Sermon for the Divine Service on the Eve of the Nativity of Our Lord, preached on December 24, 2022.
At Christmas we Christians get a little nervous – sort of like a kid trying to hold onto a candy bar that everyone wants a bite of. The world has embraced Christmas and made it its own. Already in August the stores were filling up shelves with trinkets and knickknacks, cards and garland, Santas and sleighs. We Christians think that we own Christmas but the world does not care about our claims. The world has claimed Christmas and stolen it right out from under the noses of pastors and churches and Christian people. That has set up a battle for us to take back what we think belongs to us. We are hypocrites in that war for ownership. There are plenty of Christians standing in line to buy ornaments and gifts long before Thanksgiving and Advent.
Instead of fighting against those who want their share of Christmas, it would be better for us to help them know what Christmas really is rather than what they might imagine it to be. Clearly the place to start is with the Christmas story that Luke has told us. It is more than a story but a gift and a blessing. Luke 2 belongs to everyone – not because we want it but because the angels have said it is so. Christ is born for the great joy of all the people.

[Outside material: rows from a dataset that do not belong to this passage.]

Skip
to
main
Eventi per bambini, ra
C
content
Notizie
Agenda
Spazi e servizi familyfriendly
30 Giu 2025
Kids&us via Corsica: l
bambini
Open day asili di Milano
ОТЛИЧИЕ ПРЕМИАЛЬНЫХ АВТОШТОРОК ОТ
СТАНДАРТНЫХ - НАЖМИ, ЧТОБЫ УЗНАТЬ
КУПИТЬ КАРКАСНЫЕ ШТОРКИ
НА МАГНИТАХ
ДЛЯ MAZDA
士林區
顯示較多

So let us not hoard what God has meant for all the people nor steal the joy away from the birth that is the incarnation of holy joy itself. Let us live out this good news of great joy. That is what St. Paul wrote to young pastor Titus. The grace of God has appeared to bring salvation for all people. But with that joy comes the call to renounce the worldly passions that give into desire and to live holy, upright, and godly lives in this age. What the apostle is talking about here is self-control. Now there is a term out of place on Christmas Eve. Self-control? In a holiday in which we spend too much, eat too much, waste too much, and drink too much! Yeah, right – self-control.
But the Apostles is not really talking about moments of over indulgence, is he? No, he is talking about lives that bear no hint of the Savior who is born for us this night. He is talking about lives that are lived in captivity to a goodness we think we can manage on our own or who believe you can wish away sin and its wrongs without a Savior to do the work. He is talking about the self-control of love that truly does love God but also loves our neighbor.

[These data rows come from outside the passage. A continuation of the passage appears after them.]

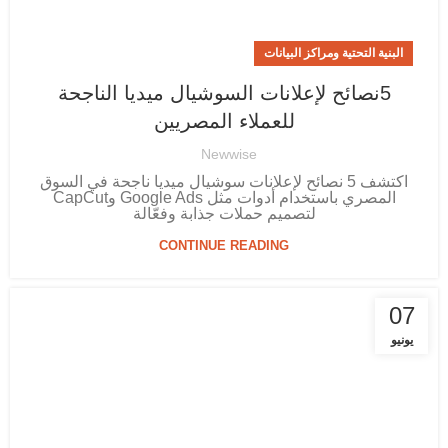
البنية التحتية ومراكز البيانات
5نصائح لإعلانات السوشيال ميديا الناجحة
للعملاء المصريين
Newwise
اكتشف 5 نصائح لإعلانات سوشيال ميديا ناجحة في السوق
المصري باستخدام أدوات مثل Google Ads وCapCut
لتصميم حملات جذابة وفعّالة
CONTINUE READING
07
يونيو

Ours is an age that could learn well of this self-control. We think that it is foolish to limit yourself from any whim or feeling or want or desire. We live in a self-indulgent world that does not simply want more things but does not value life or virtue or integrity or truth. We do what seems right in our own eyes and we generally figure God will just have to put up with us if He doesn’t like it.

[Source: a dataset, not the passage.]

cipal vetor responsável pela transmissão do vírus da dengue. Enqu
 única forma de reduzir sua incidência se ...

The self-control St. Paul addresses is the confidence that your life is not about today or even about yourself but about the God who has redeemed you by becoming flesh like you. It is about the assurance that the good life is not how much you can pack into your day or your lifetime but the everlasting life that begins when the temporary of this life ends. It is about goodness which is measured not in personal achievement but in trust – trusting that God who has redeemed you knows what is best for you and that the best you can do is to hear and heed the voice of His Word.
The devil is about the opposite of self-control. He is about self-indulgence. His is the voice that told Caesar Augustus to take a census lest he might be missing a few tax dollars. His is the voice of those who insisted that as long as they were comfortably settled in their beds it was somebody else’s problem to find room for the Mother of God and Joseph the Guardian of the Savior as Jesus is born. His is threat to Mary in childbirth and to Jesus who is born of Mary – the same thing that threatens every mother in labor and every child born of her wombs. His is the voice that says children are a possession to be discarded as easily as they are valued.
The devil is all about self-indulgence. His is the whisper to shepherd’s to worry more about their own comfort than the safety of their flock. His is the voice of fear that has taught us to be afraid of God and of His angels and of anything we cannot control. His is the voice that finds the Son of Mary a threat so great that years after His birth Herod still must try to kill Him. The devil has no place for self-control or holy or godly or righteous lives – only about me and the whim of what I want and when I want it. That is why we must direct the world away from the sentiment of the story Luke tells us to the truth of its facts.
Jesus is born. That is what the angels sang to the shepherds and the shepherds came to see and the thing that made this night shine with the brightness of light never seen before. It was never about the story but the Savior whose birth it tells.
If the world is missing something, it is not because it did not get the details right but because it missed the central point of it all. Christ is born. The Savior of all. The source of joy to a world where joy is truly in short supply.
Tonight we who know who was born and why He was born have a sacred duty to key in the world around us to the not so secret secret of God’s Son, born in flesh, to be our Savior. Let the world have the story but let it have the right story and discover the truth of it all. Christ is born. The Savior long promised. The answer to sin. The power of life. The promise of grace. The gift of mercy.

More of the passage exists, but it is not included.